## ACTIVITY:
If a line in the records below contains "area", copy that line.

## DATASET RECORDS:

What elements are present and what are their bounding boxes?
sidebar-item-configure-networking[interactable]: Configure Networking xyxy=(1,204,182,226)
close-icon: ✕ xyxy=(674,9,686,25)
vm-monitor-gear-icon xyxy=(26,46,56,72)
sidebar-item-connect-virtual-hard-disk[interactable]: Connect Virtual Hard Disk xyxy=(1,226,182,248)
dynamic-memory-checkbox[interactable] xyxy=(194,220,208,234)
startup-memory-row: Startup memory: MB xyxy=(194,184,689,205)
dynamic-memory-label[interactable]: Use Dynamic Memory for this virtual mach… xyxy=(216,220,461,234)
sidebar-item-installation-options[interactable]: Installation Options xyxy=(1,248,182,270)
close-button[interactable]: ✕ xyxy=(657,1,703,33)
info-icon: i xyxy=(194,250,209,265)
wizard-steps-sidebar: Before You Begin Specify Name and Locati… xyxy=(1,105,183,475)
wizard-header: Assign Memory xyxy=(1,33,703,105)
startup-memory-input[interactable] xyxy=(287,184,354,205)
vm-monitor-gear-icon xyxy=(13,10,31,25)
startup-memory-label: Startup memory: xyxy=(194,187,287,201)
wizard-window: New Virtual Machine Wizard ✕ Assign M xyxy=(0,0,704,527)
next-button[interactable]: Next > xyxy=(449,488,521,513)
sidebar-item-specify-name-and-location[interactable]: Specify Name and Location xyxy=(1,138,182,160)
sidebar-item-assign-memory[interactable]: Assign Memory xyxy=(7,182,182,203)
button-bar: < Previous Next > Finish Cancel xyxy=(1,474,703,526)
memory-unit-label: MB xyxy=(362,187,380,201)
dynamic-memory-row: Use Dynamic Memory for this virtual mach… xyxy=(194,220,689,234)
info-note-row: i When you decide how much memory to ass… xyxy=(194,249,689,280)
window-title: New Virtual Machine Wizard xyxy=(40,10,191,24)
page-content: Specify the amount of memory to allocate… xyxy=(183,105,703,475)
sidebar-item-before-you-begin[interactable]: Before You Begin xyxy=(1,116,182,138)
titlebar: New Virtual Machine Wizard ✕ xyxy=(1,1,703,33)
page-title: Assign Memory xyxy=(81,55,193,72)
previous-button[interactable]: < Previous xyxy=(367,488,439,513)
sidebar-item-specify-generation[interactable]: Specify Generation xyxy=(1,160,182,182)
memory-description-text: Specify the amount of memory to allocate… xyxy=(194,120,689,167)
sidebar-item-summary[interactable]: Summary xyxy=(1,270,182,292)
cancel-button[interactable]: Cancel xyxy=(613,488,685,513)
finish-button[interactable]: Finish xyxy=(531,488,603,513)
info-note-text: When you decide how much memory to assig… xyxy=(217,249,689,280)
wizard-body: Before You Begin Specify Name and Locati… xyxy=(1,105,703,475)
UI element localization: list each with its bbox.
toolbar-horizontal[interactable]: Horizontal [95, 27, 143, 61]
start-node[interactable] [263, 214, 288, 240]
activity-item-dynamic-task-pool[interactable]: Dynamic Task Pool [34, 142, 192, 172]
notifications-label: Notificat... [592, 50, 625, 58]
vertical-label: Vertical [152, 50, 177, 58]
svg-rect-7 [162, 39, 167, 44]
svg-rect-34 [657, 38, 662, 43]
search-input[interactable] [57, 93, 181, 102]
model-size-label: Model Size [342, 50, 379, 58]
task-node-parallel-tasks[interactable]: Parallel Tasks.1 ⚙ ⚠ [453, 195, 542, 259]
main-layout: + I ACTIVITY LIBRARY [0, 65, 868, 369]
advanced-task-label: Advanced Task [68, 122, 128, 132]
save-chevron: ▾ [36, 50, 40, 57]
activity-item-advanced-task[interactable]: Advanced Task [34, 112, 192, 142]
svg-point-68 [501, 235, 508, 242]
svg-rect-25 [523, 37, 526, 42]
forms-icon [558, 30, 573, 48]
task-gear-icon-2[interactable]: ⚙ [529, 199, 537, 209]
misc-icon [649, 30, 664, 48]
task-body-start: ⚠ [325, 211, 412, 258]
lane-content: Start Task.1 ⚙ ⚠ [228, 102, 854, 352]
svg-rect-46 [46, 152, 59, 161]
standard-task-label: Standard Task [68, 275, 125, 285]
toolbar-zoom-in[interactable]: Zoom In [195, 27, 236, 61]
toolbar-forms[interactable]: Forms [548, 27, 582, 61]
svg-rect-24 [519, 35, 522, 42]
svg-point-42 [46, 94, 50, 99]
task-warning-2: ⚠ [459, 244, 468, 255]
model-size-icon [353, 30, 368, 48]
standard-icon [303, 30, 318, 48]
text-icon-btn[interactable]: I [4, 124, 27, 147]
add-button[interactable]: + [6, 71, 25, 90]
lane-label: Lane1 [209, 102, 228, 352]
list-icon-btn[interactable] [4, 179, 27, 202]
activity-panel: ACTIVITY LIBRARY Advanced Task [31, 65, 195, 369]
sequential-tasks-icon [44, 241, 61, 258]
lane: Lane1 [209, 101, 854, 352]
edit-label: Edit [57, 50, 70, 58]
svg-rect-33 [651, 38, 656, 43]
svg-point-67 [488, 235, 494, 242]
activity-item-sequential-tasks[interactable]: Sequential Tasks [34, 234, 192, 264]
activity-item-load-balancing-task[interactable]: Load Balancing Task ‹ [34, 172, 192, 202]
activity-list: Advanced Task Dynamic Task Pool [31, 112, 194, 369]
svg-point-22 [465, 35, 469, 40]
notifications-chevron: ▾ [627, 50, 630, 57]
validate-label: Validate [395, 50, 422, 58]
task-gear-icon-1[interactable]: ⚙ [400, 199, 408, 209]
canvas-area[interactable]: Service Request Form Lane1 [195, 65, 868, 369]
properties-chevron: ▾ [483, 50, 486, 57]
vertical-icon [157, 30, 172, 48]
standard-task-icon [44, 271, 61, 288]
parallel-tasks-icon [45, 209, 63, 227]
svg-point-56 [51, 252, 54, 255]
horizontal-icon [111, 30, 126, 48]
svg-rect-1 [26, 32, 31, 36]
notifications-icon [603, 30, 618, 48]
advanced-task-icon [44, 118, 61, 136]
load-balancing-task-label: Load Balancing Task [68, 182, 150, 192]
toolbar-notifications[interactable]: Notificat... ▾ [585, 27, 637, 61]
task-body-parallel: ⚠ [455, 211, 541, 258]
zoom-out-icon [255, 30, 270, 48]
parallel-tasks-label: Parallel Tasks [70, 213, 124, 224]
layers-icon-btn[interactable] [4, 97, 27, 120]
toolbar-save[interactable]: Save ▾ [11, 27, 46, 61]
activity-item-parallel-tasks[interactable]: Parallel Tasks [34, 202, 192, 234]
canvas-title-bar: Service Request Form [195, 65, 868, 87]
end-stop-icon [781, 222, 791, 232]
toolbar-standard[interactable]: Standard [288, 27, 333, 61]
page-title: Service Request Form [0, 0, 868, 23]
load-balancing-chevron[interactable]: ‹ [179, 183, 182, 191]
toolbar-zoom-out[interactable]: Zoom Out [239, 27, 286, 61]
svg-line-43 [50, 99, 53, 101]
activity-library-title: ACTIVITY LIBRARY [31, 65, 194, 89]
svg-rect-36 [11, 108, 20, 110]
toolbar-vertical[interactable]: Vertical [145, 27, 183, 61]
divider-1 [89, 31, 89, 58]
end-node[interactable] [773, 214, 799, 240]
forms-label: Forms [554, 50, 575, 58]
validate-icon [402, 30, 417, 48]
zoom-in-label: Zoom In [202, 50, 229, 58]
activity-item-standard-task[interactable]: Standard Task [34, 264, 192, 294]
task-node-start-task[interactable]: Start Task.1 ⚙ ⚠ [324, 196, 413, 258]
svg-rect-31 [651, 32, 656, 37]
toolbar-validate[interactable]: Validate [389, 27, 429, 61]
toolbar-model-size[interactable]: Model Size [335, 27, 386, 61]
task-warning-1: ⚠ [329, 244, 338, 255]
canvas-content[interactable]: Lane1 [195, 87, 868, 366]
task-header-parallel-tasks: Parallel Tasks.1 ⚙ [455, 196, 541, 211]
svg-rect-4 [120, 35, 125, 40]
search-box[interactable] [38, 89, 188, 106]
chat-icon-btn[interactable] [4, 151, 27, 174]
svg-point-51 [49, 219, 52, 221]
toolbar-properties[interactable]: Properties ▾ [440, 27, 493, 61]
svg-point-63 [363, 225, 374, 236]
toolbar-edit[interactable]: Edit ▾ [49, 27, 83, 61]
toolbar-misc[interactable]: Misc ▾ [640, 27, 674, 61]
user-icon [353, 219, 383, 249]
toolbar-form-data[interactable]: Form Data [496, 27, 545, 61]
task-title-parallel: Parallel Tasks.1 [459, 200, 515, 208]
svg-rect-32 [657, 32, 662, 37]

--

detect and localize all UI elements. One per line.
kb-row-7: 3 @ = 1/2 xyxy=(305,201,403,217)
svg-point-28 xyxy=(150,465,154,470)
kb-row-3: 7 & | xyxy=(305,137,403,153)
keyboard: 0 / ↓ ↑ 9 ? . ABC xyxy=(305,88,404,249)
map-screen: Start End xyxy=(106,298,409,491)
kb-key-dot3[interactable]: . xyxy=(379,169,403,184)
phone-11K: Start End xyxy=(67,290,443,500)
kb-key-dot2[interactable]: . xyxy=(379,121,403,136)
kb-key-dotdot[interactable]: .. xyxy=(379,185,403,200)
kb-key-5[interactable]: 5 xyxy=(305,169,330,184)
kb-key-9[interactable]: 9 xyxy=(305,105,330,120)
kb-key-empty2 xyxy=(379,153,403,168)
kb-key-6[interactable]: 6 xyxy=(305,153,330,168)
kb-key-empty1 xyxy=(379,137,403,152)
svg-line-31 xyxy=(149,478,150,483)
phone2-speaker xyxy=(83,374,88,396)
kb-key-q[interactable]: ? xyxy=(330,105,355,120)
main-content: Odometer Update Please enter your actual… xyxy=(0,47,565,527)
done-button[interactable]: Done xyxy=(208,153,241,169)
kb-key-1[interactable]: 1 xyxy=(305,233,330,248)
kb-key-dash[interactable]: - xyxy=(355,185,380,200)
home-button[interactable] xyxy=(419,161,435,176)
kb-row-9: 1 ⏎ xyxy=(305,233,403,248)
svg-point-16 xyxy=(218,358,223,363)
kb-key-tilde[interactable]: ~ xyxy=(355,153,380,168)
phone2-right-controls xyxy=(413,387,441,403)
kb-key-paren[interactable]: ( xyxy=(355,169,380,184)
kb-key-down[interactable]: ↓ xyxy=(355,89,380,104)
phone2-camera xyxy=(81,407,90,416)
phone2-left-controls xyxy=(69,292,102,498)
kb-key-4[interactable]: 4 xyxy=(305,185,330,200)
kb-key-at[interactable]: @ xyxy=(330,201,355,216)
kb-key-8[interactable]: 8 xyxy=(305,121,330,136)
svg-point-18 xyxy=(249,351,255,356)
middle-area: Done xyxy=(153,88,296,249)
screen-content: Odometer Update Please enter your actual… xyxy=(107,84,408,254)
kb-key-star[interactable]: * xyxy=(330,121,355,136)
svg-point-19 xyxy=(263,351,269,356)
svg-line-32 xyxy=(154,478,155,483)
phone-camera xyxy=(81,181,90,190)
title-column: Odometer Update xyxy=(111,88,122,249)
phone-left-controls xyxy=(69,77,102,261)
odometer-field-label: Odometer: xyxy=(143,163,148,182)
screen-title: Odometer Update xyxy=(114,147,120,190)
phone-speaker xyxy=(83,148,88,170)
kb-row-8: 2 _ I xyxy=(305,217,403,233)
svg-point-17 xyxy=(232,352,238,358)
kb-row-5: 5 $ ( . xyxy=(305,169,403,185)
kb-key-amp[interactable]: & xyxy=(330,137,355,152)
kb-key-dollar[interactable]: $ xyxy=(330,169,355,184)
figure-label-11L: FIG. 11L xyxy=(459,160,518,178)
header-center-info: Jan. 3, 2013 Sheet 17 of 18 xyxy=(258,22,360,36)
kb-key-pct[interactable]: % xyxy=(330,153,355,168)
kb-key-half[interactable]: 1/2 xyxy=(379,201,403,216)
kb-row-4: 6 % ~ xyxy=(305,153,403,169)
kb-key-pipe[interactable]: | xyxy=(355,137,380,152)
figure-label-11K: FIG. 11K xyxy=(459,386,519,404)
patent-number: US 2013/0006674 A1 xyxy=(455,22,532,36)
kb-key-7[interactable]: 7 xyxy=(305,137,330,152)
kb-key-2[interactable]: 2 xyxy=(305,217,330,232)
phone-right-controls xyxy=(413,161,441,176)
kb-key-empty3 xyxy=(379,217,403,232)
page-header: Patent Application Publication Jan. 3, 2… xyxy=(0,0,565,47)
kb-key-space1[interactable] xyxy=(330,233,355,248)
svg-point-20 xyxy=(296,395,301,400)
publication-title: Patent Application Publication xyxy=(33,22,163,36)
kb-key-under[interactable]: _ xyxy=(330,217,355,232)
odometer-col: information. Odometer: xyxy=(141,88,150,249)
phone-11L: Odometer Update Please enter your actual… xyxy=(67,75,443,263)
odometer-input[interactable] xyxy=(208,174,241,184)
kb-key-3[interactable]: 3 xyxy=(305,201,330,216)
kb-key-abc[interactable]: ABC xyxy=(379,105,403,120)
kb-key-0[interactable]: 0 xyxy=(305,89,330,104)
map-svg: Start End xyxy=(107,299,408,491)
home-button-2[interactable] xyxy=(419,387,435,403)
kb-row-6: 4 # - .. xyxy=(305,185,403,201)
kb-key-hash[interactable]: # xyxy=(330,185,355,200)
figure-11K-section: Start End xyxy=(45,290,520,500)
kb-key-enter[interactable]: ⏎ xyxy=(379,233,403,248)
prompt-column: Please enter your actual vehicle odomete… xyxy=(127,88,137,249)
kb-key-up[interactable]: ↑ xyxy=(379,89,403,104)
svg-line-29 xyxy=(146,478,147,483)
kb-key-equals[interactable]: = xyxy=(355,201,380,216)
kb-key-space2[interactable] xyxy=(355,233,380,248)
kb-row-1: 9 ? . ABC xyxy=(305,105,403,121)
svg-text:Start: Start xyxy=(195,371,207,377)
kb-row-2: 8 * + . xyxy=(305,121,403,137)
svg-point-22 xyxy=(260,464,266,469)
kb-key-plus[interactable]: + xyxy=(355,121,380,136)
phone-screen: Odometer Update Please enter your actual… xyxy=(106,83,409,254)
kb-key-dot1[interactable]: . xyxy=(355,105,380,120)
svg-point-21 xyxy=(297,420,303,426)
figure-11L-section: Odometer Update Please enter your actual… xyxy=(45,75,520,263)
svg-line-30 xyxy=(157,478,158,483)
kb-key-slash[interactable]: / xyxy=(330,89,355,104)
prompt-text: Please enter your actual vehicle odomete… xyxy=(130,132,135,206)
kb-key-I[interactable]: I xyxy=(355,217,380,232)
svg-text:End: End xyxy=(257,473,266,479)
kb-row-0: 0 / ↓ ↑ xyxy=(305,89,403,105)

## TASK OUTPUT:
canvas-area[interactable]: Service Request Form Lane1 [195, 65, 868, 369]
middle-area: Done xyxy=(153,88,296,249)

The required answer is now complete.